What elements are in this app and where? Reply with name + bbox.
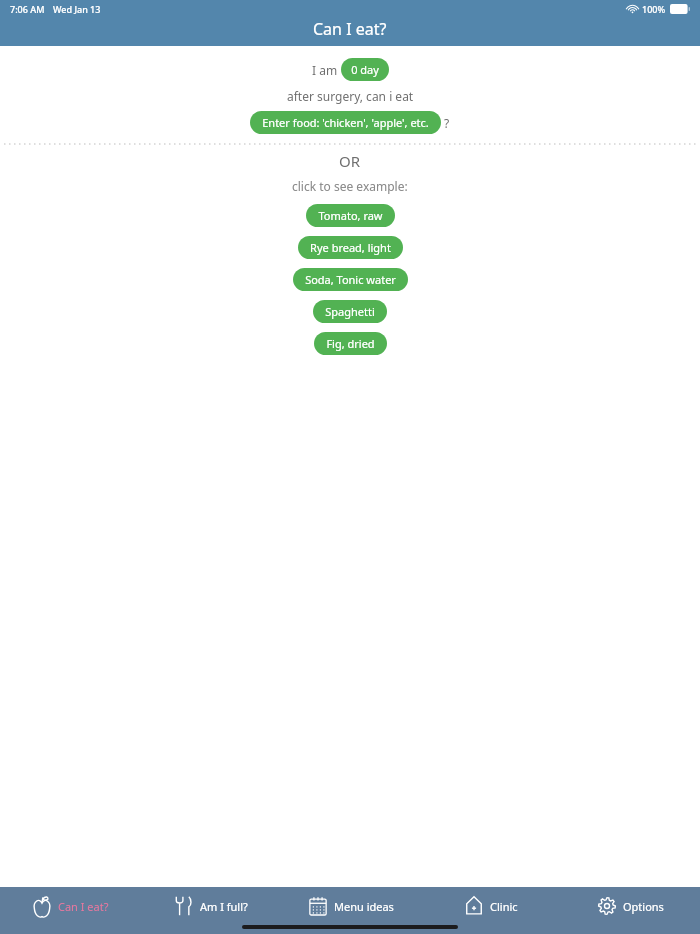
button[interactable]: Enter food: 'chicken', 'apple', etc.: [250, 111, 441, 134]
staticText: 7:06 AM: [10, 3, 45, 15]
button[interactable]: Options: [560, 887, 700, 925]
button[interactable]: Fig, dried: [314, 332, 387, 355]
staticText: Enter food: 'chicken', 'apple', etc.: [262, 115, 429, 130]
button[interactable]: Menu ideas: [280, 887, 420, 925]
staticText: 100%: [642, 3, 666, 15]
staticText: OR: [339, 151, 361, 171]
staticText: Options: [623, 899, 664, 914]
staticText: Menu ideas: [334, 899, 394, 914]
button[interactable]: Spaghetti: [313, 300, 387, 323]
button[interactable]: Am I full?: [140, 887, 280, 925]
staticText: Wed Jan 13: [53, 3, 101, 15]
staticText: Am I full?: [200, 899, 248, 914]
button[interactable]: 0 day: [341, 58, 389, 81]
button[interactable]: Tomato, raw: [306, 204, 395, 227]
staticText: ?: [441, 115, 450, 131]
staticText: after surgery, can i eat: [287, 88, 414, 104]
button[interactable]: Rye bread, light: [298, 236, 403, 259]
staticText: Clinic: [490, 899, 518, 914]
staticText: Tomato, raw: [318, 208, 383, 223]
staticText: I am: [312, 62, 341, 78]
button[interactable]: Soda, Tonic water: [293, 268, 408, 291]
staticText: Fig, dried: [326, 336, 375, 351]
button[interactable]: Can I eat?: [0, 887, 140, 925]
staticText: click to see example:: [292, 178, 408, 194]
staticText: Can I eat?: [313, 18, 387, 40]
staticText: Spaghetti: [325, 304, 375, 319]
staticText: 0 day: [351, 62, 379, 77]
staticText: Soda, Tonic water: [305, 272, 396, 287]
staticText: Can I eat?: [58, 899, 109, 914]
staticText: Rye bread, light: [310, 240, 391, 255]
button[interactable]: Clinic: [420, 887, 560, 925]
━━━━━━
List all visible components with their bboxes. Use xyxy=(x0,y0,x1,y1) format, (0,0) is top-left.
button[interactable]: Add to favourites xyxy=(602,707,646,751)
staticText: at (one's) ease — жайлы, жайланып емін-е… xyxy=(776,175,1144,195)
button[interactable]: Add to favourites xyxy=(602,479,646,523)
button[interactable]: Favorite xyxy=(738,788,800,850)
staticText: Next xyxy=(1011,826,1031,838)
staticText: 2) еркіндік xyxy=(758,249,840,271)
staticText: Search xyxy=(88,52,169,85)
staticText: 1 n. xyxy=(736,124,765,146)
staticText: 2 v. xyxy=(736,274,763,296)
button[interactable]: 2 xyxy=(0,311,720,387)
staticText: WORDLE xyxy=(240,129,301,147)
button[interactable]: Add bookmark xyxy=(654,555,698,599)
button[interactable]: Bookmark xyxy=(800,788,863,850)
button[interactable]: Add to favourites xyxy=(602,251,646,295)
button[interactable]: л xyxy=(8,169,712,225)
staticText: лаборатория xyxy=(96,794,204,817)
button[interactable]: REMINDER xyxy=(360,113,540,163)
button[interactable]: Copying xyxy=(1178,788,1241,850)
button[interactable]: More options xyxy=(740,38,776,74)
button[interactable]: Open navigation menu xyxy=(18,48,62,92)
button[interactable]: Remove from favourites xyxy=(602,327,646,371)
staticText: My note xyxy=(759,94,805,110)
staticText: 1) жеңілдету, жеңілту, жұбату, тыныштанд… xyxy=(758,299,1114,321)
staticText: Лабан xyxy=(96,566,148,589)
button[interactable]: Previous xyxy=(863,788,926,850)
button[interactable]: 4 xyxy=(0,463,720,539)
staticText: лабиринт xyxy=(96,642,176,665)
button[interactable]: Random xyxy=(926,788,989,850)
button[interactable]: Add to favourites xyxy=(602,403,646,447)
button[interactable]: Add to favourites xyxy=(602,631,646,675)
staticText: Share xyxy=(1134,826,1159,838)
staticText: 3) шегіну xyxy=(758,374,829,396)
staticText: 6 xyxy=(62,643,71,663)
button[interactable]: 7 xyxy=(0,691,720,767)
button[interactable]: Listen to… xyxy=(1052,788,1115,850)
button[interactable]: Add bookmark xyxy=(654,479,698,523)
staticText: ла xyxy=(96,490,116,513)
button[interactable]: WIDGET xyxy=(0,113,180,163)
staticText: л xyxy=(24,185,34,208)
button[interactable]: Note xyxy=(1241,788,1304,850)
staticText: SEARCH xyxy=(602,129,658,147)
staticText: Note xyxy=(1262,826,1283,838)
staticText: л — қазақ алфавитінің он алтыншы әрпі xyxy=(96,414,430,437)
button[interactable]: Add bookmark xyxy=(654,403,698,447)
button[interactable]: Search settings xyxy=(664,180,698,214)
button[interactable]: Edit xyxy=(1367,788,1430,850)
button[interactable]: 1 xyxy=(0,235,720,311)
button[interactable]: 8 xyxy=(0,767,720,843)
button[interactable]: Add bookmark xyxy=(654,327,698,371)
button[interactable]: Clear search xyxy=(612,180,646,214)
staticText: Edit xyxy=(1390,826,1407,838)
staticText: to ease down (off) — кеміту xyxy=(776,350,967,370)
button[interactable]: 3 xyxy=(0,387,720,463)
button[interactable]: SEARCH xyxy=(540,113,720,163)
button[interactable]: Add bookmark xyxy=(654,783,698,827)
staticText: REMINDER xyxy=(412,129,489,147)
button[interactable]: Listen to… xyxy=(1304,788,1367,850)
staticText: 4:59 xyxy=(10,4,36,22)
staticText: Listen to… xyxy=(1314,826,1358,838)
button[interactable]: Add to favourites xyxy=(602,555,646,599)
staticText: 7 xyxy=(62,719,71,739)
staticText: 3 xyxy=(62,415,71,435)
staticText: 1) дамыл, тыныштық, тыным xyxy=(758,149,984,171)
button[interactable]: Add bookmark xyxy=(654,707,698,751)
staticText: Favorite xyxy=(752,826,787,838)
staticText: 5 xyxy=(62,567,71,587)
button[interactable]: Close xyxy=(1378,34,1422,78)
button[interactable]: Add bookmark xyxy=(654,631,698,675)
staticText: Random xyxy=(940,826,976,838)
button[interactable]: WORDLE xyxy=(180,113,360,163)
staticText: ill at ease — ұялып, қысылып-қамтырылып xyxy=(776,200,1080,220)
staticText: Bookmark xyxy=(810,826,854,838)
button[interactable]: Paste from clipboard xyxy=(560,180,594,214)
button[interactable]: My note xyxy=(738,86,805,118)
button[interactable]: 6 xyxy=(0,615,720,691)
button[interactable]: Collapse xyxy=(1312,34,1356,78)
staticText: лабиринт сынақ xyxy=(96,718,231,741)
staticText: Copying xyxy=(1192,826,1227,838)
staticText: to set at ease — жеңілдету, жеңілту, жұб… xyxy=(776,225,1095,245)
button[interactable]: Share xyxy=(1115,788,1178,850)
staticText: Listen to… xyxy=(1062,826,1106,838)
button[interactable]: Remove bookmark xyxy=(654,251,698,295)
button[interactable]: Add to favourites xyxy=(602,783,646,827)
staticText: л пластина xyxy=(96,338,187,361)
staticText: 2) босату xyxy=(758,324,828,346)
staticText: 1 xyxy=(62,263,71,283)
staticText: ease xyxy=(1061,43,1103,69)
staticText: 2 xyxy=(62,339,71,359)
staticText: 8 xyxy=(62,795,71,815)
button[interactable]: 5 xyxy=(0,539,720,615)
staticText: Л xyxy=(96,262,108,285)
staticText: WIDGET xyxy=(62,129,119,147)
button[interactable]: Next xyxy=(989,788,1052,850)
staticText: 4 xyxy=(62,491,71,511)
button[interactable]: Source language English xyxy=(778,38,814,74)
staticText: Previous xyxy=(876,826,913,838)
━━━━━━
*Try it:*
Search the data for the string "Enter". List each line that has it.

*Result:*
button[interactable]: Enter food: 'chicken', 'apple', etc.: [250, 111, 441, 134]
staticText: Enter food: 'chicken', 'apple', etc.: [262, 115, 429, 130]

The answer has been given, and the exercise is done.